Why not ask the lady sitting opposite me!!


No that’s not exactly I said in the restaurants. I never have the guts to say so as I am like a normal Bengali guy, without Backbone.


Well we men are too much emotional and yes much more than women and it’s just that we couldn’t vent out because from childhood we are taught to not cry, not to do stuff that is like a girl kind of or deep down the line we are so much insecure about us, insecure about our emotion, insecure about the woman we love & like so therefore we used to pay on first date to hide our insecurity. May be we pay as we too afraid of her losing again. May be we pay because that at the time of wedding we vouch to take care of her personally & economically. The root of this act goes deep into time when women were financially dependent on men, and flaunting the wallet was extremely important to win over a Fairy.


I only hope today’s working women, who flash their cards faster than lightning, don’t want to go back to the past. My findings on the net almost persuade me to thinking otherwise, though. Some of my discoveries are awfully disgracing, but don’t worry girls, I don’t expect you to accept the facts— for I know you would never. I know girls are always run short of two things, one is Money and the other is Balance of their Cell phone.
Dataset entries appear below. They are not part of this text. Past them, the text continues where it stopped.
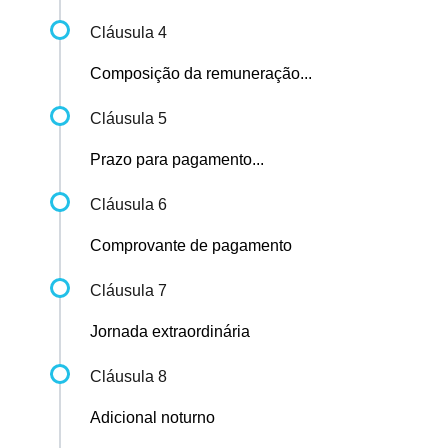
Cláusula 4
Composição da remuneração...
Cláusula 5
Prazo para pagamento...
Cláusula 6
Comprovante de pagamento
Cláusula 7
Jornada extraordinária
Cláusula 8
Adicional noturno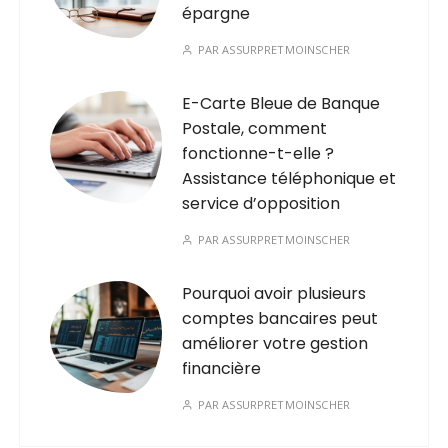
épargne
PAR
ASSURPRETMOINSCHER
E-Carte Bleue de Banque
Postale, comment
fonctionne-t-elle ?
Assistance téléphonique et
service d’opposition
PAR
ASSURPRETMOINSCHER
Pourquoi avoir plusieurs
comptes bancaires peut
améliorer votre gestion
financière
PAR
ASSURPRETMOINSCHER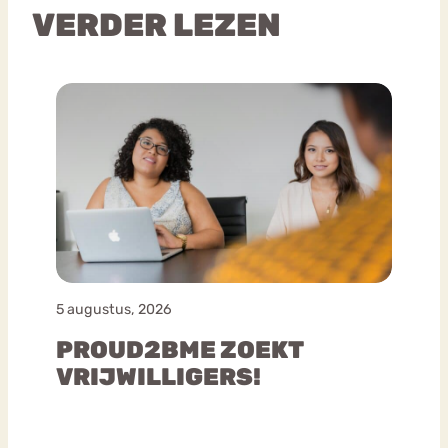
VERDER LEZEN
5 augustus, 2026
PROUD2BME ZOEKT
VRIJWILLIGERS!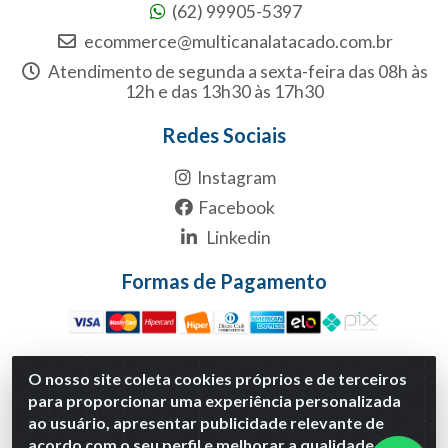
(62) 99905-5397
ecommerce@multicanalatacado.com.br
Atendimento de segunda a sexta-feira das 08h às
12h e das 13h30 às 17h30
Redes Sociais
Instagram
Facebook
Linkedin
Formas de Pagamento
O nosso site coleta cookies próprios e de terceiros
para proporcionar uma experiência personalizada
Multicanal Atacado LTDA - Rua 1-B, S/NC, Quadra1B Lote 1
ao usuário, apresentar publicidade relevante de
Anexo Modulo 2 - Polo Empresarial Goias - Etapa Xiii,
acordo com o seu perfil e melhorar a qualidade do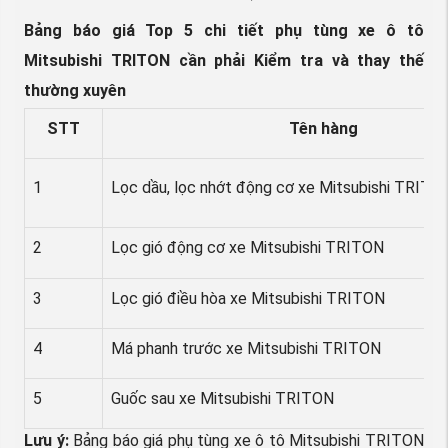
Bảng báo giá Top 5 chi tiết phụ tùng xe ô tô
Mitsubishi TRITON cần phải Kiểm tra và thay thế
thường xuyên
STT
Tên hàng
1
Lọc dầu, lọc nhớt động cơ xe Mitsubishi TRIT
2
Lọc gió động cơ xe Mitsubishi TRITON
3
Lọc gió điều hòa xe Mitsubishi TRITON
4
Má phanh trước xe Mitsubishi TRITON
5
Guốc sau xe Mitsubishi TRITON
Lưu ý:
Bảng báo giá phụ tùng xe ô tô Mitsubishi TRITON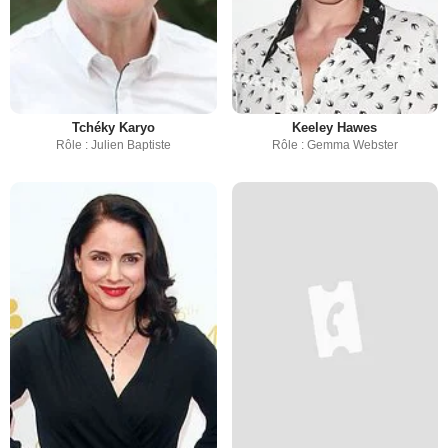
Tchéky Karyo
Keeley Hawes
Rôle : Julien Baptiste
Rôle : Gemma Webster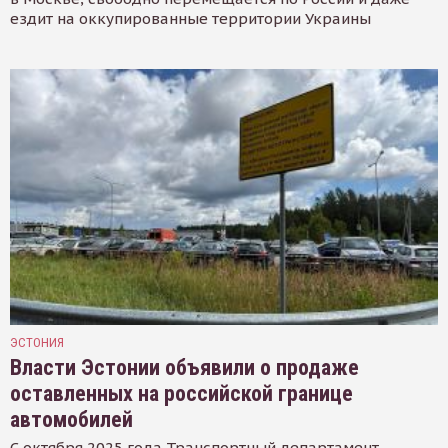
ездит на оккупированные территории Украины
ЭСТОНИЯ
Власти Эстонии объявили о продаже
оставленных на российской границе
автомобилей
С октября 2025 года Транспортный департамент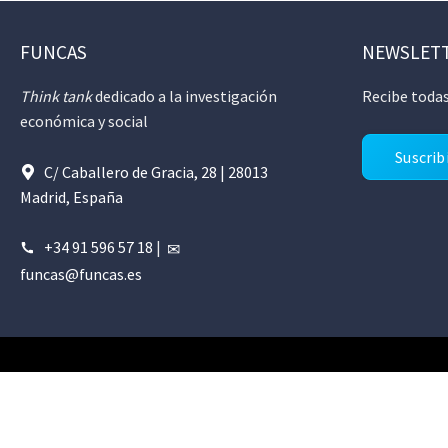
FUNCAS
NEWSLET
Think tank
dedicado a la investigación
Recibe todas
económica y social
Suscrib
C/ Caballero de Gracia, 28 | 28013
Madrid, España
+34 91 596 57 18
|
funcas@funcas.es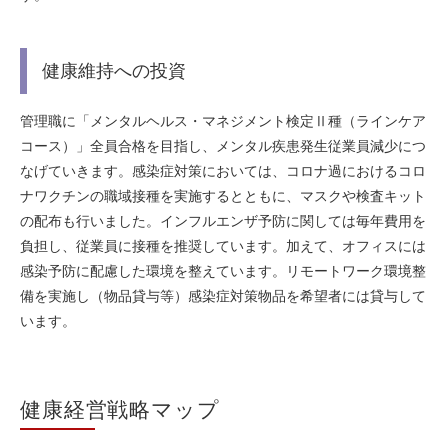
健康維持への投資
管理職に「メンタルヘルス・マネジメント検定Ⅱ種（ラインケア
コース）」全員合格を目指し、メンタル疾患発生従業員減少につ
なげていきます。感染症対策においては、コロナ過におけるコロ
ナワクチンの職域接種を実施するとともに、マスクや検査キット
の配布も行いました。インフルエンザ予防に関しては毎年費用を
負担し、従業員に接種を推奨しています。加えて、オフィスには
感染予防に配慮した環境を整えています。リモートワーク環境整
備を実施し（物品貸与等）感染症対策物品を希望者には貸与して
います。
健康経営戦略マップ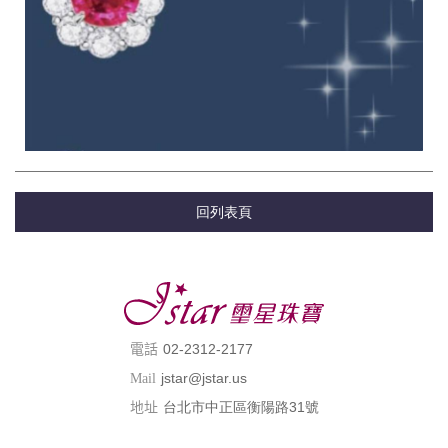
回列表頁
02-2312-2177
電話
jstar@jstar.us
Mail
台北市中正區衡陽路31號
地址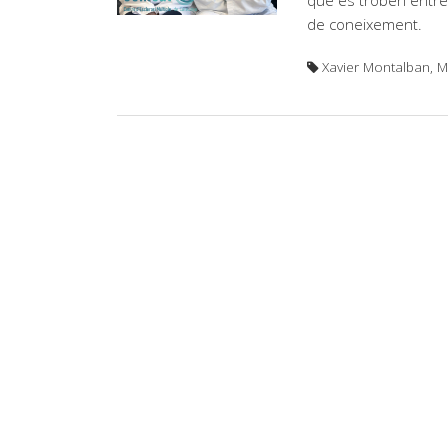
que es troben entre 
de coneixement.
Xavier Montalban, Ma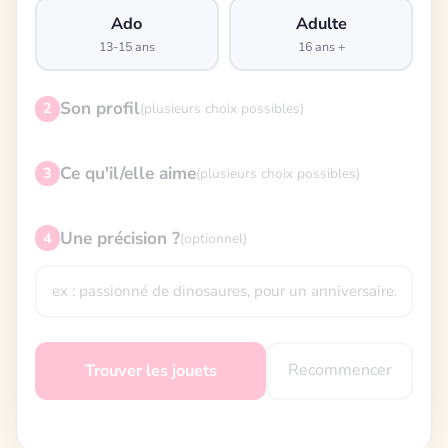
Ado
Adulte
13-15 ans
16 ans +
Son profil
2
(plusieurs choix possibles)
Ce qu'il/elle aime
3
(plusieurs choix possibles)
Une précision ?
4
(optionnel)
Recommencer
Trouver les jouets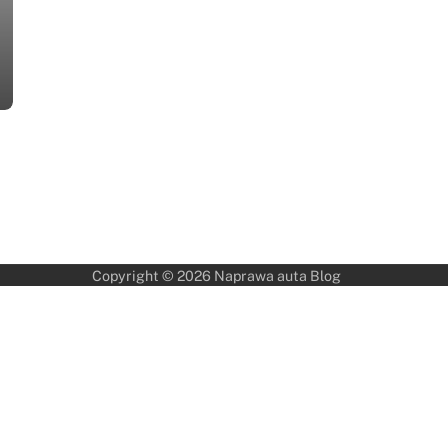
Copyright © 2026
Naprawa auta Blog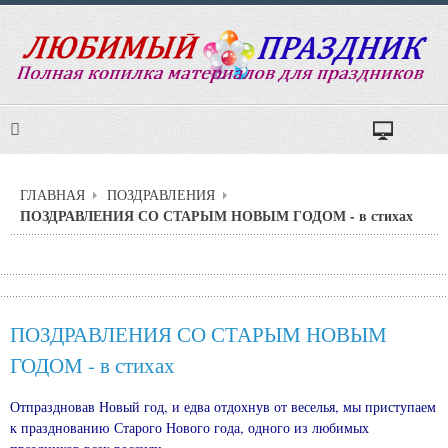
ГЛАВНАЯ
ПОЗДРАВЛЕНИЯ
ПОЗДРАВЛЕНИЯ СО СТАРЫМ НОВЫМ ГОДОМ - в стихах
ПОЗДРАВЛЕНИЯ СО СТАРЫМ НОВЫМ
ГОДОМ - в стихах
Отпраздновав Новый год, и едва отдохнув от веселья, мы приступаем
к празднованию Старого Нового года, одного из любимых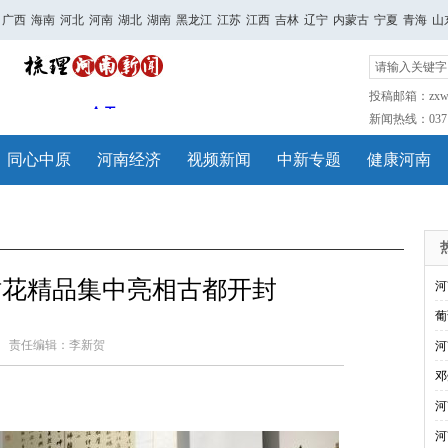
广西
海南
河北
河南
湖北
湖南
黑龙江
江苏
江西
吉林
辽宁
内蒙古
宁夏
青海
山
投稿邮箱：zxwh
新闻热线：0371-
同心中原
河南经济
视频新闻
中新专题
健康河南
插花精品集中亮相古都开封
河
葡
责任编辑：李新贺
河
邓
河
河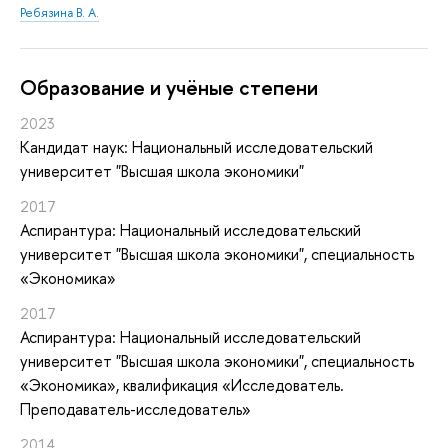
Ребязина В. А.
Oбразование и учёные степени
2023
Кандидат наук: Национальный исследовательский
университет "Высшая школа экономики"
2017
Аспирантура: Национальный исследовательский
университет "Высшая школа экономики", специальность
«Экономика»
2017
Аспирантура: Национальный исследовательский
университет "Высшая школа экономики", специальность
«Экономика», квалификация «Исследователь.
Преподаватель-исследователь»
2014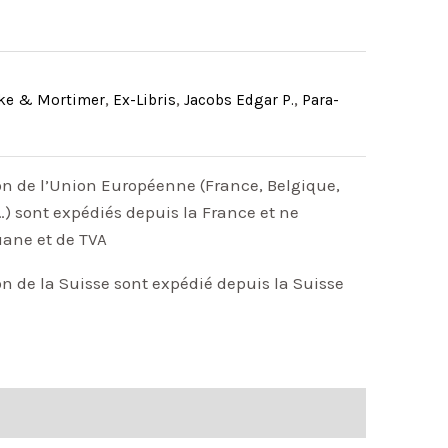
ke & Mortimer
,
Ex-Libris
,
Jacobs Edgar P.
,
Para-
on de l’Union Européenne (France, Belgique,
) sont expédiés depuis la France et ne
uane et de TVA
on de la Suisse sont expédié depuis la Suisse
I have raised the question before and one woman I knew went saying she doesn’t mind paying for the dinner, but that would be only after the relationship has graduated to the next level. I don’t clearly understand what she meant by next level—many couples jump into bed before they develop anything between them these days. I guess she didn’t mean being physical. Ouch!


Now the question is do men & women want to change or we both are too comfortable in our old skins? I, as, a representative of male, can surely vouch that it’s the most uncomfortable question to answer that who should pay the bill on the First Date but again I think It’s bit unfair of me if I entirely pin the blame on women, when It takes two to uphold social and behavioral norms.